Should we proscribe placebo prescribing?

It sounds more like a question for philosophy than for medicine: if you know a placebo is a placebo, is it still a placebo?

Definitions of placebo often involve it being a ‘sham’ or a ‘dummy’ treatment. But a Boston-based team has been trying to see if they can elicit a placebo effect when their patients are told quite openly they are getting nothing more than an inert pill.

Ted Kaptchuk, of Harvard Medical School, Massachusetts, and his colleagues gave 80 people with irritable bowel syndrome (IBS) either placebo pills or no treatment at all. All patients had the same “warm supportive patient-practitioner relationship”, they report in PLoS ONE.
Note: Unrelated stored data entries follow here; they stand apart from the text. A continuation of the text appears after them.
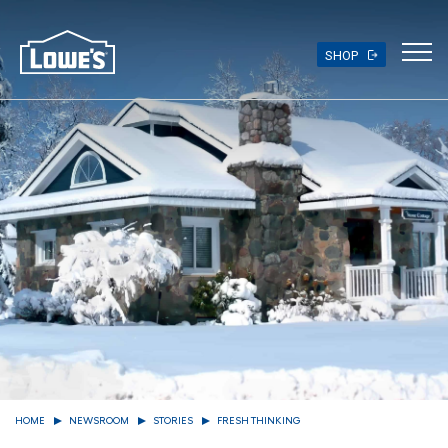
Skip
to
main
SHOP
content
HOME
NEWSROOM
STORIES
FRESH THINKING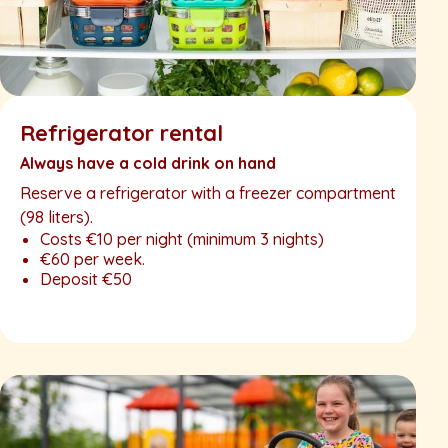
Refrigerator rental
Always have a cold drink on hand
Reserve a refrigerator with a freezer compartment
(98 liters).
Costs €10 per night (minimum 3 nights)
€60 per week.
Deposit €50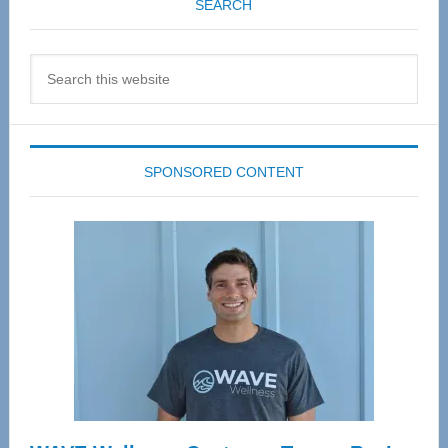
SEARCH
Search
this
website
SPONSORED CONTENT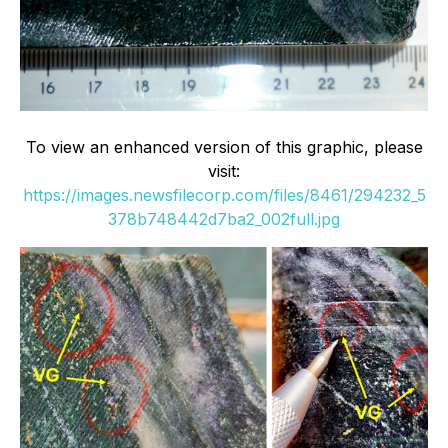
To view an enhanced version of this graphic, please
visit:
https://images.newsfilecorp.com/files/8461/294232_5
378b748442d7ba2_002full.jpg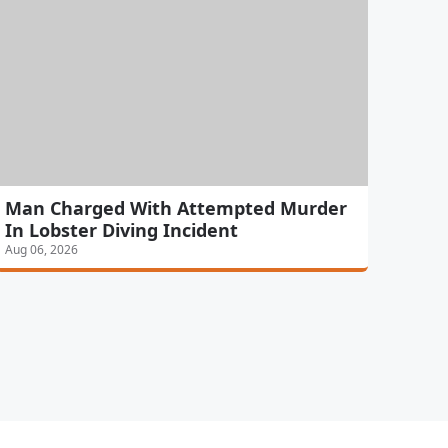
Man Charged With Attempted Murder
In Lobster Diving Incident
Aug 06, 2026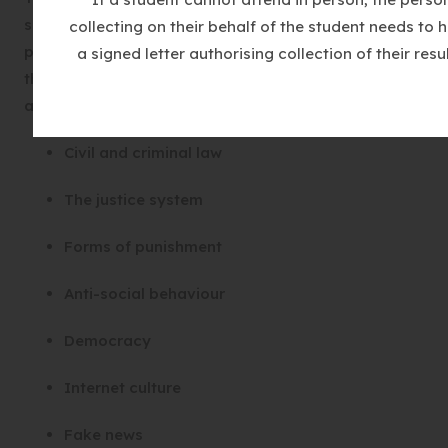
support for participation in the democratic
collecting on their behalf of the student needs to 
processes, including respect for the basis on which
a signed letter authorising collection of their resul
the law is made and applied in England. We study
areas including:
Civil and criminal law
The justice system
Forms of punishment
Anti-social behaviour
Democracy
Internet culture
Fake news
The results are pretty ambiguous. There seemed to be a difference in reported ‘global improvement scores’. (This asks: “Compared to the way you felt before you entered the study, have your IBS symptoms over the past 7 days been: 1) Substantially Worse, 2) Moderately Worse, 3) Slightly Worse, 4) No Change, 5) Slightly Improved, 6) Moderately Improved or 7) Substantially Improved.”)

Those given placebos reported a 21-day improvement score of 5.0 (plus or minus 1.5). Those denied the chance to swallow nothing of medical significance reported improvement scores of 3.9 (plus or minus 1.3). Obviously there’s some potential for overlap in those figures.

“Nevertheless,” says Kaptchuk, “these findings suggest that rather than mere positive thinking, there may be significant benefit to the very performance of medical ritual.”


He cites the fact that 22 of the 37 people in the placebo arm reported adequate symptom relief at the end of the trial vs 15 in the 43-person control group.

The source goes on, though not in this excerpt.